While my technique isolates and then incorporates the process of phonation, or speech, into vocal exercises, harnessing expressive intent while performing nonsense syllables is still a real challenge for most of my students. So lately I've been getting a lot of mileage from this clip:
There's no mistaking Bugs Bunny's meaning despite the fact that he's spouting gibberish.
There are a variety of ways to incorporate expressive intent into vocal exercises. They'll differ according to what you're working on and how you conceive of technique. My intention here is emphasizing the necessity of so doing, and to share Bugs' example that you can say an awful lot without saying anything at all!
Of course, the cartoon also exemplifies a crucial principle for those of you who sing in languages you don't speak fluently, i.e. most of you. You have a strong working knowledge of Italian, French and German grammar and vocabulary and perhaps some basic facility communicating in those languages, but for the most part you still must learn your aria and song texts phonetically. When that's the case, a dramatically and emotionally committed performance depends on connecting to preverbal feelings and images and then channeling them through your foreign phonemes. "Se guardi in alto, bada alla frustata" is hopefully not quite as far removed from your native speech as "Unga bunga bunga", but if you're not fluent in Italian there will be some degree of separation, and to sing with immediacy and authenticity there needs to be none.
Bugs Bunny also sets a fine example for those who find it challenging to keep your passion alive in the face of the intimidating professional music world. For me, that's the lesson at the heart of Long-Haired Hare - enjoy!
Don't take this cartoon to be in any way a condemnation of classical music; the studios producing these cartoons provided regular employment for a full studio orchestra, and at the time this was released they must have expected that most everyone in their viewing audience would have known of Leopold Stokowski – among his many significant contributions, he is the conductor who appears in Disney's Fantasia.
The uncredited baritone who good-naturedly gave voice to Giovanni Jones is rumored to be a guy named Nicolai Shutorov, about whom little else is known.

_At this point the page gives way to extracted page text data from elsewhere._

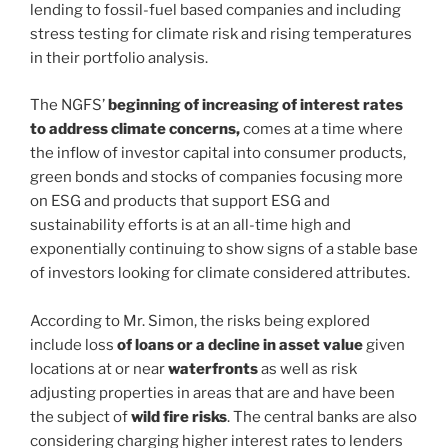
lending to fossil-fuel based companies and including
stress testing for climate risk and rising temperatures
in their portfolio analysis.
The NGFS’
beginning of increasing of interest rates
to address climate concerns,
comes at a time where
the inflow of investor capital into consumer products,
green bonds and stocks of companies focusing more
on ESG and products that support ESG and
sustainability efforts is at an all-time high and
exponentially continuing to show signs of a stable base
of investors looking for climate considered attributes.
According to Mr. Simon, the risks being explored
include loss
of loans or a decline in asset value
given
locations at or near
waterfronts
as well as risk
adjusting properties in areas that are and have been
the subject of
wild fire
risks
. The central banks are also
considering charging higher interest rates to lenders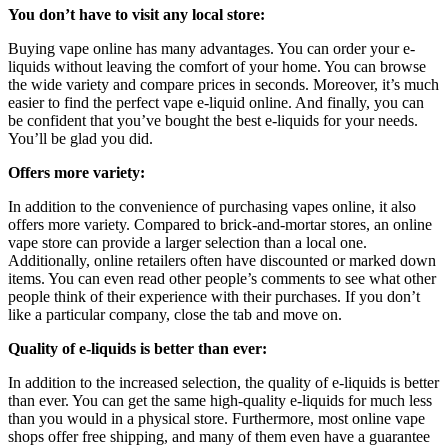
You don’t have to visit any local store:
Buying vape online has many advantages. You can order your e-
liquids without leaving the comfort of your home. You can browse
the wide variety and compare prices in seconds. Moreover, it’s much
easier to find the perfect vape e-liquid online. And finally, you can
be confident that you’ve bought the best e-liquids for your needs.
You’ll be glad you did.
Offers more variety:
In addition to the convenience of purchasing vapes online, it also
offers more variety. Compared to brick-and-mortar stores, an online
vape store can provide a larger selection than a local one.
Additionally, online retailers often have discounted or marked down
items. You can even read other people’s comments to see what other
people think of their experience with their purchases. If you don’t
like a particular company, close the tab and move on.
Quality of e-liquids is better than ever:
In addition to the increased selection, the quality of e-liquids is better
than ever. You can get the same high-quality e-liquids for much less
than you would in a physical store. Furthermore, most online vape
shops offer free shipping, and many of them even have a guarantee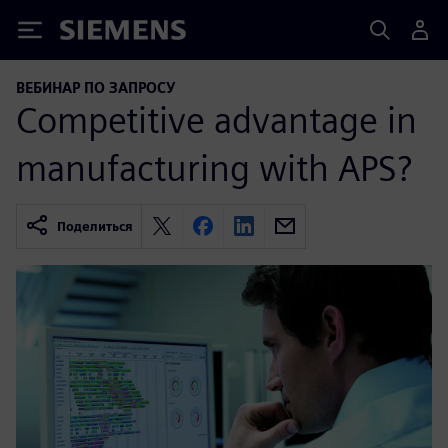
Siemens
ВЕБИНАР ПО ЗАПРОСУ
Competitive advantage in
manufacturing with APS?
Поделиться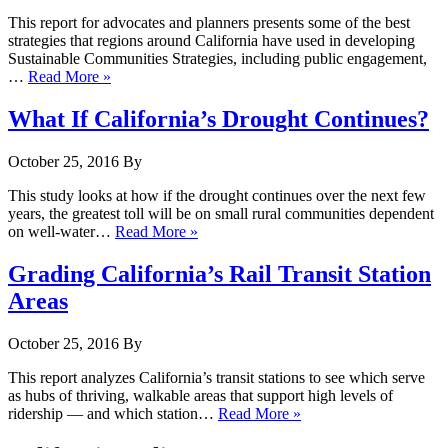
This report for advocates and planners presents some of the best
strategies that regions around California have used in developing
Sustainable Communities Strategies, including public engagement,
…
Read More »
What If California’s Drought Continues?
October 25, 2016
By
This study looks at how if the drought continues over the next few
years, the greatest toll will be on small rural communities dependent
on well-water…
Read More »
Grading California’s Rail Transit Station
Areas
October 25, 2016
By
This report analyzes California’s transit stations to see which serve
as hubs of thriving, walkable areas that support high levels of
ridership — and which station…
Read More »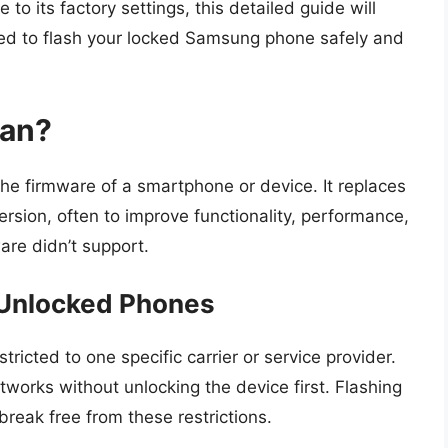
to its factory settings, this detailed guide will
need to flash your locked Samsung phone safely and
ean?
 the firmware of a smartphone or device. It replaces
rsion, often to improve functionality, performance,
ware didn’t support.
 Unlocked Phones
tricted to one specific carrier or service provider.
etworks without unlocking the device first. Flashing
reak free from these restrictions.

Have I ever told you that I consider Bugs to have been my primary acting teacher. The precision in timing (not to mention musical timing) makes Looney Tunes an example of genius at work. Mel Blanc was singular in this field.
Posted by: Jeanronald | 01/25/2012 at 09:39 AM
I can help you with information about Nicolai Shutorev. He later joined the 1948 "version" of the Comedian Harmonists, founded by their exiled Second Tenor who was by then living in Los Angeles, Eric A. Collin. The ensemble went on an extensive European tour, unfortunately Nicolai Shutorev died unexpedetly on September 1948, in Bergen, Norway. It must have been, to my knowledge, before the episode was aired.T hat episode provides the only sound recordings we have of Shutorev, since the groups' records were recorded after his death.